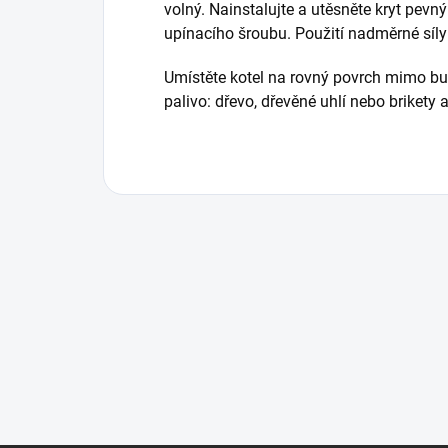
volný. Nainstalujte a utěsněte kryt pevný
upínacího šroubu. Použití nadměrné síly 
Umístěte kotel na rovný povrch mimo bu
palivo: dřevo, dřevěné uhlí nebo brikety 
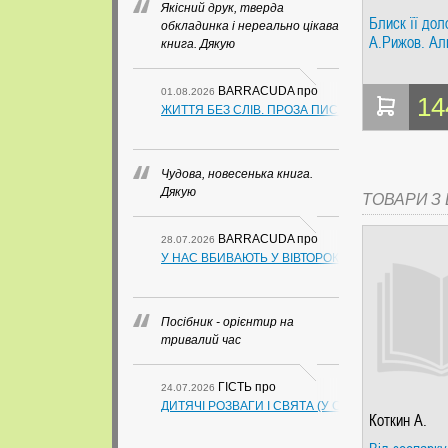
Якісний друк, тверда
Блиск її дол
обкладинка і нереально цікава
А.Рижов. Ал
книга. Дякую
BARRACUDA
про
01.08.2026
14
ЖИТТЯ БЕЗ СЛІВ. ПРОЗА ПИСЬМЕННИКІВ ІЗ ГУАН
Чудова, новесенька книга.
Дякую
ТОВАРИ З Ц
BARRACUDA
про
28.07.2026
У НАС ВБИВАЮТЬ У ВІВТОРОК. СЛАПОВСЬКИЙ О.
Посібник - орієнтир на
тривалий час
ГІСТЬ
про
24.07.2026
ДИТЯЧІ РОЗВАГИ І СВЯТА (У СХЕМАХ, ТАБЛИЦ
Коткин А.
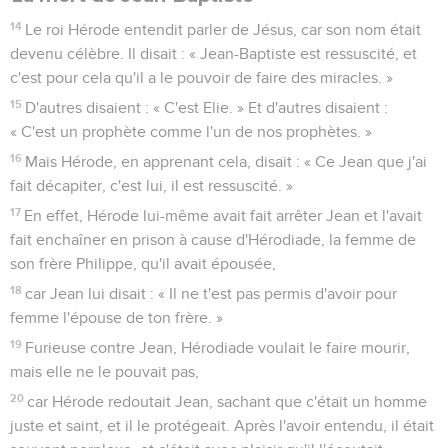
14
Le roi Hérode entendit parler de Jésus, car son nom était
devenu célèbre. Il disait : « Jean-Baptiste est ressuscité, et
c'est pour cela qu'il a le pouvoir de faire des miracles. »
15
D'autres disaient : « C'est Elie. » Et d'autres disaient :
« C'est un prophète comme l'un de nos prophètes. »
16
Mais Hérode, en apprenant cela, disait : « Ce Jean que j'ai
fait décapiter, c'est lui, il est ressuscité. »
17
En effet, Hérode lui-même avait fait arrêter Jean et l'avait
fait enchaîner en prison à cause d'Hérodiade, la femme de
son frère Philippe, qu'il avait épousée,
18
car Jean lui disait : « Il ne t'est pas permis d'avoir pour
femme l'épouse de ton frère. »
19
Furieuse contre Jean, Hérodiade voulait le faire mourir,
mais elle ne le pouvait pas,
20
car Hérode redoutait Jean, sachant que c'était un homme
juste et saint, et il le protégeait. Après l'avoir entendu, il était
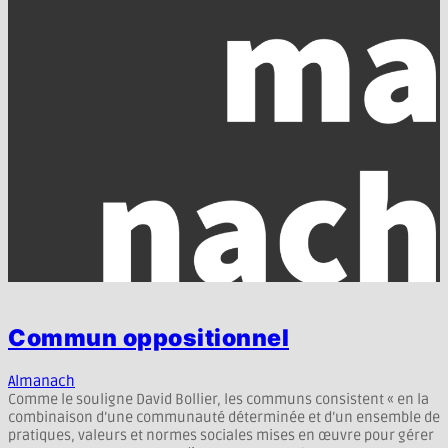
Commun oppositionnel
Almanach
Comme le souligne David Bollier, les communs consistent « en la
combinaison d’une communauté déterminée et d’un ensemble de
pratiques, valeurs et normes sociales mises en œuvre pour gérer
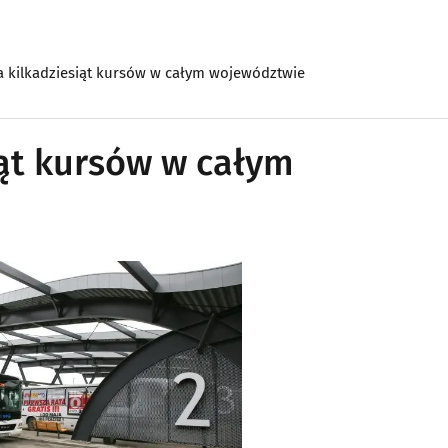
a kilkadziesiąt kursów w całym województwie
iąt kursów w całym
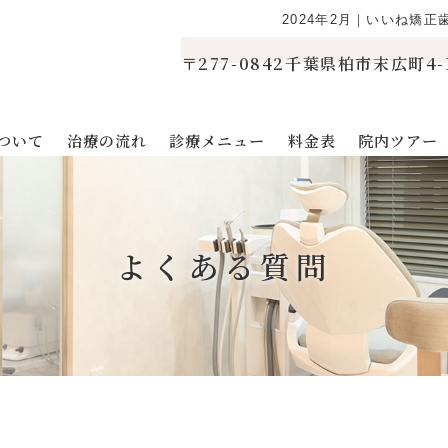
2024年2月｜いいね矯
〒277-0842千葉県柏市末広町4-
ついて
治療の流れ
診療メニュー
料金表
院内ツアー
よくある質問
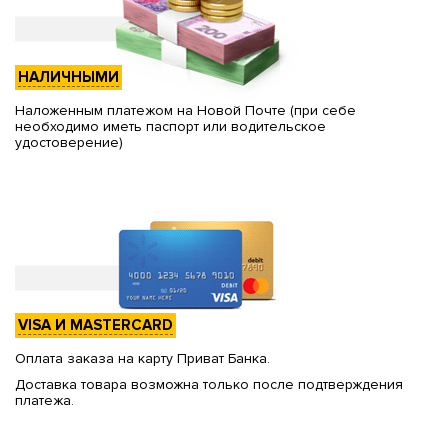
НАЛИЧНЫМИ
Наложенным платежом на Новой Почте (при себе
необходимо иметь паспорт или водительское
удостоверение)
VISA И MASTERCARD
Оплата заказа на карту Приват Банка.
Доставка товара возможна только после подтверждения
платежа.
++++
- _Exercise description_
Pick out and copy the lines of the material that include the word "ressuscité".

- _Task answer_
devenu célèbre. Il disait : « Jean-Baptiste est ressuscité, et
fait décapiter, c'est lui, il est ressuscité. »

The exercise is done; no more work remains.